● Exercise details
Set down only what runs from the line containing "This screenshot has width=365, height=2576." through the last line of the data, exactly as it reads.

● Data records
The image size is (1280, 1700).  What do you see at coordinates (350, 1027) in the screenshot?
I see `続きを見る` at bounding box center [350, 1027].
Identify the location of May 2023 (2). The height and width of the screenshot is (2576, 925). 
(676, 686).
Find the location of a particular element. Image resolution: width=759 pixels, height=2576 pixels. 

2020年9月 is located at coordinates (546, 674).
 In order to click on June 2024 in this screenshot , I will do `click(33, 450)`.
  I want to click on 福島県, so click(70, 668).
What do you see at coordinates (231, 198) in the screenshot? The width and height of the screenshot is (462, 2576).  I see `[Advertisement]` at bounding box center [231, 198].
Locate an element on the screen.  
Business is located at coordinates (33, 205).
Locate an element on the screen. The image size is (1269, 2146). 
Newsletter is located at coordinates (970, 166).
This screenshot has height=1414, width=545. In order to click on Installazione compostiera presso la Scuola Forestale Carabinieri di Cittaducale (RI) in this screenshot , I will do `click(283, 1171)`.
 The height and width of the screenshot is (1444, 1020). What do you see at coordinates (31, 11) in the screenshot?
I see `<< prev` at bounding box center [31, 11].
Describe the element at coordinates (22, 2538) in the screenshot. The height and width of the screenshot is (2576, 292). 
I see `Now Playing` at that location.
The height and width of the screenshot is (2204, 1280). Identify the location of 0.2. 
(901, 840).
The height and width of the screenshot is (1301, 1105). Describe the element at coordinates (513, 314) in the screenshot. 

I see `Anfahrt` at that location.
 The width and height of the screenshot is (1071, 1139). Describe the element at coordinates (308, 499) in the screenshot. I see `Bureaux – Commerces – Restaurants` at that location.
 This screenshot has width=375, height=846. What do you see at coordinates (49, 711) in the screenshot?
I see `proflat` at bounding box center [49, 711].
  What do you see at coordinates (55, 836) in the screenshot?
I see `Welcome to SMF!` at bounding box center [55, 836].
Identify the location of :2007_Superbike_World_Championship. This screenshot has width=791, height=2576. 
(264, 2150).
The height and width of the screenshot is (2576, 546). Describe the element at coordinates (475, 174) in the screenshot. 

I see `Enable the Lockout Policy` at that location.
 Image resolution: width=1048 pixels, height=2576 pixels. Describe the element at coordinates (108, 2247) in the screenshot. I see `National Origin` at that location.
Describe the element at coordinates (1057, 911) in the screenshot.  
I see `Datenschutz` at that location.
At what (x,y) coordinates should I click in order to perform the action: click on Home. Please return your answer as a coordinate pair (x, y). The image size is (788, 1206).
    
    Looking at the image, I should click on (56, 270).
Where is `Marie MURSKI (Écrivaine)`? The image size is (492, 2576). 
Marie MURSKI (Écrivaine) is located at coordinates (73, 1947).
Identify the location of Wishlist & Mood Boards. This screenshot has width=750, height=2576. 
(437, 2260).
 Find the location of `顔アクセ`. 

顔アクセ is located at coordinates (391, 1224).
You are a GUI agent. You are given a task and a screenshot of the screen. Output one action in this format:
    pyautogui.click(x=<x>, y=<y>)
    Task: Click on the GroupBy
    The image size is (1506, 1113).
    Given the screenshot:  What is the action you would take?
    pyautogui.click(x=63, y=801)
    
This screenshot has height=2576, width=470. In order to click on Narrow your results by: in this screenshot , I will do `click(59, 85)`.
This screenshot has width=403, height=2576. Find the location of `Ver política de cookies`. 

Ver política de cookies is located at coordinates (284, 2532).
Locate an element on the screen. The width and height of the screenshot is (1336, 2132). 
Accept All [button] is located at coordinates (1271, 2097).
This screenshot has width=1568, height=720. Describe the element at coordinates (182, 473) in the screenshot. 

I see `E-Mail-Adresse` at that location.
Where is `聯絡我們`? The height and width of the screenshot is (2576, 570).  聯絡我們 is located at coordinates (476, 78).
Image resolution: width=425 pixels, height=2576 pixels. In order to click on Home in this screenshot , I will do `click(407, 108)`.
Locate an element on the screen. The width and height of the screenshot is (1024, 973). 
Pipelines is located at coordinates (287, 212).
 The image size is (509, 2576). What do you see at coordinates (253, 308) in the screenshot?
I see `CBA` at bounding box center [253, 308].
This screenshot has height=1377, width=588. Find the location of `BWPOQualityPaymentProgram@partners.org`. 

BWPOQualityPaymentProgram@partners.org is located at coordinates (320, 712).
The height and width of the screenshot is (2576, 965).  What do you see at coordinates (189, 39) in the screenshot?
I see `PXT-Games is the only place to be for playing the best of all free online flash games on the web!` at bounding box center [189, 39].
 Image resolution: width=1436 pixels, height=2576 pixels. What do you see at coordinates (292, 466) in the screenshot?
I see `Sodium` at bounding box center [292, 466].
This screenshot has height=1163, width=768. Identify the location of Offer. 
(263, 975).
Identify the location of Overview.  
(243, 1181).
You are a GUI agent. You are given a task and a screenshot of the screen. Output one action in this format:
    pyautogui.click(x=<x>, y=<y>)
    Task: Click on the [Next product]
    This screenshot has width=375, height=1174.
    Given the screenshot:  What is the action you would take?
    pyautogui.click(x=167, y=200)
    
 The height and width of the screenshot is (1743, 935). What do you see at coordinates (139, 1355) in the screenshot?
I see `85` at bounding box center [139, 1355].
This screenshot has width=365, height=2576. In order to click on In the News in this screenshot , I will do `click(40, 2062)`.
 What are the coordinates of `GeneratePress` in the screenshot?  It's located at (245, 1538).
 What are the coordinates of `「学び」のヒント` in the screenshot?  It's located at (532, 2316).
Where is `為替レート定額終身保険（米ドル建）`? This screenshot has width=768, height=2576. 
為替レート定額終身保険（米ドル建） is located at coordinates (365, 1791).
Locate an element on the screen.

● Response
This screenshot has width=365, height=2576. In order to click on In the News in this screenshot , I will do `click(40, 2062)`.
 What are the coordinates of `GeneratePress` in the screenshot?  It's located at (245, 1538).
 What are the coordinates of `「学び」のヒント` in the screenshot?  It's located at (532, 2316).
Where is `為替レート定額終身保険（米ドル建）`? This screenshot has width=768, height=2576. 
為替レート定額終身保険（米ドル建） is located at coordinates (365, 1791).
Locate an element on the screen.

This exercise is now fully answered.